Closed Vladimir37 closed 1 year ago
Yes, I absolutely agree that reverse conversion (often called serialization) would be a huge boon. Unfortunately the conversion from the data file to an object is lossy, meaning that given certain objects, it's ambiguous what the correct serialization should be.
Given:
{
"foo": [1, 2]
}
is the correct serialization:
foo=1
foo=2
or
foo = { 1 2 }
or even
foo = { 1.000 2.0 }
jomini currently doesn't have a strong enough vocabulary to roundtrip deserialize and then serialize without ambiguity.
It seems to me that this problem can be solved if Jomini will display the serialized data in a format like this:
{
"type": <type>,
"body": <body>
}
In this way,
{
"foo": {
"type": "int_array",
"body": [1, 2]
}
}
will be deserialized to
foo = { 1 2 }
If type
field is float_array
:
foo = { 1.0 2.0 }
If type
field is chain
:
foo=1
foo=2
Using the "type" field would help eliminate ambiguity, as it seems to me.
You're absolutely right that there are ways to disambiguate the types (and your idea is a good one). The one downside is that instead of accessing like foo.bar
, one would have to do foo.body.bar.body
This problem can be solved if Jomini will have two methods. For example:
jomini.parse
- Currently existing method.
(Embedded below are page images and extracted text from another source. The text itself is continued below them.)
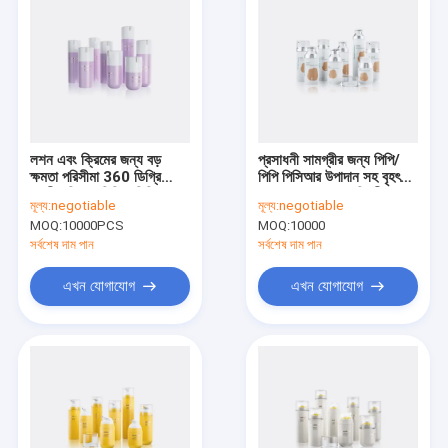
লশন এবং ক্রিমের জন্য বড়
প্রসাধনী সামগ্রীর জন্য পিপি/
ক্ষমতা পরিসীমা 360 ডিগ্রি
পিপি পিসিআর উপাদান সহ বৃহৎ
বায়ুহীন বিতরণ পিপি / পিসিআর
ক্ষমতা সম্পন্ন ৩৬০ ডিগ্রী
মূল্য:
negotiable
মূল্য:
negotiable
কসমেটিক পাম্প বোতল
ডিসপেন্সিং এয়ারলেস পাম্প বোতল
MOQ:
10000PCS
MOQ:
10000
সর্বশেষ দাম পান
সর্বশেষ দাম পান
এখন যোগাযোগ
এখন যোগাযোগ
বাড়ি
পণ্য
আমাদের সম্পর্কে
The data is easy to read, but they can not be serialized.jomini.deserialization
- Derealization using body/type objects.Thus, the data for easy viewing and data for use with subsequent serialization will be separated.
Ideally there'd only be one method to ease differences in parsing. There may be a way to create a class where we keep all properties on the class + a jomini_type()
method that is used in a save()
method to disambiguate.
But this may be wishful thinking and creating two methods may be more practical in the short term.
You could add all the information to disambiguate types into a meta object at the top level. This way the clean access is still given, but allows you to parse that or define it if needed.
Right it should be possible to hide the disambiguation away from the user (but still keep it available for serialization) 🤔
Saying that, I don't have any plans for continued development as the current method of parsing (using jison) exhausts heap space, so a rewrite would be necessary to make viable to parse large files.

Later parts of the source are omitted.